- [Your instructions]:
Show all the lines in the data below that include the word "İstanbul".

- [Records]:
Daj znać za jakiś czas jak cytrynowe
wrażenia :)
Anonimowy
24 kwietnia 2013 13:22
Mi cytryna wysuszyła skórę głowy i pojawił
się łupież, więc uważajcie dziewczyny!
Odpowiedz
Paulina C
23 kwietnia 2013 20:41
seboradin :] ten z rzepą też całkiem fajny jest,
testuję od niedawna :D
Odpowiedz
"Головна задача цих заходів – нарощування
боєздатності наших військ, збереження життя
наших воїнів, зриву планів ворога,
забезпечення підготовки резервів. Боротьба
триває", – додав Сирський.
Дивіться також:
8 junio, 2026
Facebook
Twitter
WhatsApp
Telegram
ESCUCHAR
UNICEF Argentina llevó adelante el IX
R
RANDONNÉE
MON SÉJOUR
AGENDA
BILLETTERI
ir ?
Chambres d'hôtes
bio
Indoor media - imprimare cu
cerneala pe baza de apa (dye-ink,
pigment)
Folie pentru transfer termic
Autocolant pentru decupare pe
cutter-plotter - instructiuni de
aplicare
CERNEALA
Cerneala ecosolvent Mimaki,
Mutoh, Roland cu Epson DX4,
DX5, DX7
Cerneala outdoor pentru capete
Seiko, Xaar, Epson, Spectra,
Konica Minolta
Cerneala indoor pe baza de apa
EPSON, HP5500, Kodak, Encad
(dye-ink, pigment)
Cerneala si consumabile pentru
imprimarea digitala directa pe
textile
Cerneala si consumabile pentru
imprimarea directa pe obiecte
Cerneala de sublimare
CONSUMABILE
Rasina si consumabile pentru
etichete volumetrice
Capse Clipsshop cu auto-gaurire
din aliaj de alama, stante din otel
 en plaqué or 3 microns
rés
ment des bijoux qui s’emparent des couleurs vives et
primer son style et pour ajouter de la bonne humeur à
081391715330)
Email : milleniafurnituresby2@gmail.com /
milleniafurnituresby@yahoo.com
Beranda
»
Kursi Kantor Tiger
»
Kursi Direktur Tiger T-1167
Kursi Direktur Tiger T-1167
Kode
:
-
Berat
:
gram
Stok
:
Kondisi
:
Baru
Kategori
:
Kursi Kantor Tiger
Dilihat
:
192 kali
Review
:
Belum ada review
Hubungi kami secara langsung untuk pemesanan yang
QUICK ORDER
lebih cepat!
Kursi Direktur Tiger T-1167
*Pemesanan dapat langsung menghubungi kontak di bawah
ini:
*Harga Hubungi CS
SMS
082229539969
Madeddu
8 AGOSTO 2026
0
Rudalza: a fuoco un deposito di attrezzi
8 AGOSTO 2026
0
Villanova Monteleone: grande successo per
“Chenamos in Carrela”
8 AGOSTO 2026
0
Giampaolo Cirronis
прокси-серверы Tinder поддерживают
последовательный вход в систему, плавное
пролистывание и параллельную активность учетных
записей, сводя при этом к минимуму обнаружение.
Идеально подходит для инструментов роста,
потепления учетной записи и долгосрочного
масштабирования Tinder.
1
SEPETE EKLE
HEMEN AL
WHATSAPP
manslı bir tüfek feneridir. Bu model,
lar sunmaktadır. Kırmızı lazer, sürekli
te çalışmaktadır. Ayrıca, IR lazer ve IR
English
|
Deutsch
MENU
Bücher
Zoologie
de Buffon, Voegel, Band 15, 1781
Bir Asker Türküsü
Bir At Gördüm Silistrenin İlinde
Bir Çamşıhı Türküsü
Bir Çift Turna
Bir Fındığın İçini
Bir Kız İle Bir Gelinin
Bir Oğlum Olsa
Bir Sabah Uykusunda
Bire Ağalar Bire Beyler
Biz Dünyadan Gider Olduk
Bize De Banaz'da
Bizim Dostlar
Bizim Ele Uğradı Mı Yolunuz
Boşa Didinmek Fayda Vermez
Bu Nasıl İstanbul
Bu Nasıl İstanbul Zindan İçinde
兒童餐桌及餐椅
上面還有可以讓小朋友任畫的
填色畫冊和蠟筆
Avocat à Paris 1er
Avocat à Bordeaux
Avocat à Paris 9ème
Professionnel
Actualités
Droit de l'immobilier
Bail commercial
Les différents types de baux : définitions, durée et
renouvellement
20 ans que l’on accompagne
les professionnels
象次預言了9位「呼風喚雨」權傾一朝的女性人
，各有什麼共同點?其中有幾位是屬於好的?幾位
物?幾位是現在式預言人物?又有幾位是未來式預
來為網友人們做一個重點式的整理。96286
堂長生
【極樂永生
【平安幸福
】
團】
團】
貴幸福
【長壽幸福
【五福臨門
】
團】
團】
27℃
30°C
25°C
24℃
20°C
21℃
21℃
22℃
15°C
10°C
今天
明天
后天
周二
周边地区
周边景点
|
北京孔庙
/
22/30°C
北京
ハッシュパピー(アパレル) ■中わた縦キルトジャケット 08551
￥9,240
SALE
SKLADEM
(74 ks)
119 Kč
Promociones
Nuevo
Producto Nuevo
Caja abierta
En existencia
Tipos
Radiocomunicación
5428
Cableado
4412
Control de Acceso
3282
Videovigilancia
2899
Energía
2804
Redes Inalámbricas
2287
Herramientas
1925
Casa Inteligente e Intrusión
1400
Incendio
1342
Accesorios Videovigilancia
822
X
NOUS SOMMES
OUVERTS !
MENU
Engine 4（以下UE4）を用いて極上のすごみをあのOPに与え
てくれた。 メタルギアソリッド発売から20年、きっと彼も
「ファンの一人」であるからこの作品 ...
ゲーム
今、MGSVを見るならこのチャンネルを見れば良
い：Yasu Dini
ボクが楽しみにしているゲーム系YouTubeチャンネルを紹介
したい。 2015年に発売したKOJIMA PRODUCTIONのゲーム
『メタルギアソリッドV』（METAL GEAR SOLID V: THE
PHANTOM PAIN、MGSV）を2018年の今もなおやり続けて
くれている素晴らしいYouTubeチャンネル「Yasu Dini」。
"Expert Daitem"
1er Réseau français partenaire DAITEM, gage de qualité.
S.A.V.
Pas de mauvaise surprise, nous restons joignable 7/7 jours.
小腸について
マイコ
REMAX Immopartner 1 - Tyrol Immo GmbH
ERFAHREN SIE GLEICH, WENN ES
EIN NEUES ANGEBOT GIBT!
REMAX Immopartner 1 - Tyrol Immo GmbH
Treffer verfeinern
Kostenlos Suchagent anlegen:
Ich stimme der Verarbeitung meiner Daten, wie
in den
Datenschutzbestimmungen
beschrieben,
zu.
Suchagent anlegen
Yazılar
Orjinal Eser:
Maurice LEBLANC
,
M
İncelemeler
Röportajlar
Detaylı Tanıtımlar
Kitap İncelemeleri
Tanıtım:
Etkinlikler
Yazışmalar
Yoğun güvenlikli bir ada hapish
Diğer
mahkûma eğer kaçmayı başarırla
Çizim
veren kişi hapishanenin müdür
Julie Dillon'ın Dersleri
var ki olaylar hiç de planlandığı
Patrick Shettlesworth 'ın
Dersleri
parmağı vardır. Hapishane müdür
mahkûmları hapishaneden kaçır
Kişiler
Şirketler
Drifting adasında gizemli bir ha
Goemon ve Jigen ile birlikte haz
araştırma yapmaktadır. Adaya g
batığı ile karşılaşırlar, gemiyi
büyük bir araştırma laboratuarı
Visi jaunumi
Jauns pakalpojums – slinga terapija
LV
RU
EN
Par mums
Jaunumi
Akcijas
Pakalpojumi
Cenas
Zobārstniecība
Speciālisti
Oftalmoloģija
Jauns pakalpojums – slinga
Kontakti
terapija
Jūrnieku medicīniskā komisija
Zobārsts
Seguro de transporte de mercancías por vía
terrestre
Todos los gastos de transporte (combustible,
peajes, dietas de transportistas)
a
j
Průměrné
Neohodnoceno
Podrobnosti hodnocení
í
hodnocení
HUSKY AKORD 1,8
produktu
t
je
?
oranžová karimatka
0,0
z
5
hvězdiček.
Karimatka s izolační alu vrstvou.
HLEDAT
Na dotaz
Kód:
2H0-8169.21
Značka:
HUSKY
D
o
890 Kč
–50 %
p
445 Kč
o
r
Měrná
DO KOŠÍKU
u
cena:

- [Result for this exercise]:
Bu Nasıl İstanbul
Bu Nasıl İstanbul Zindan İçinde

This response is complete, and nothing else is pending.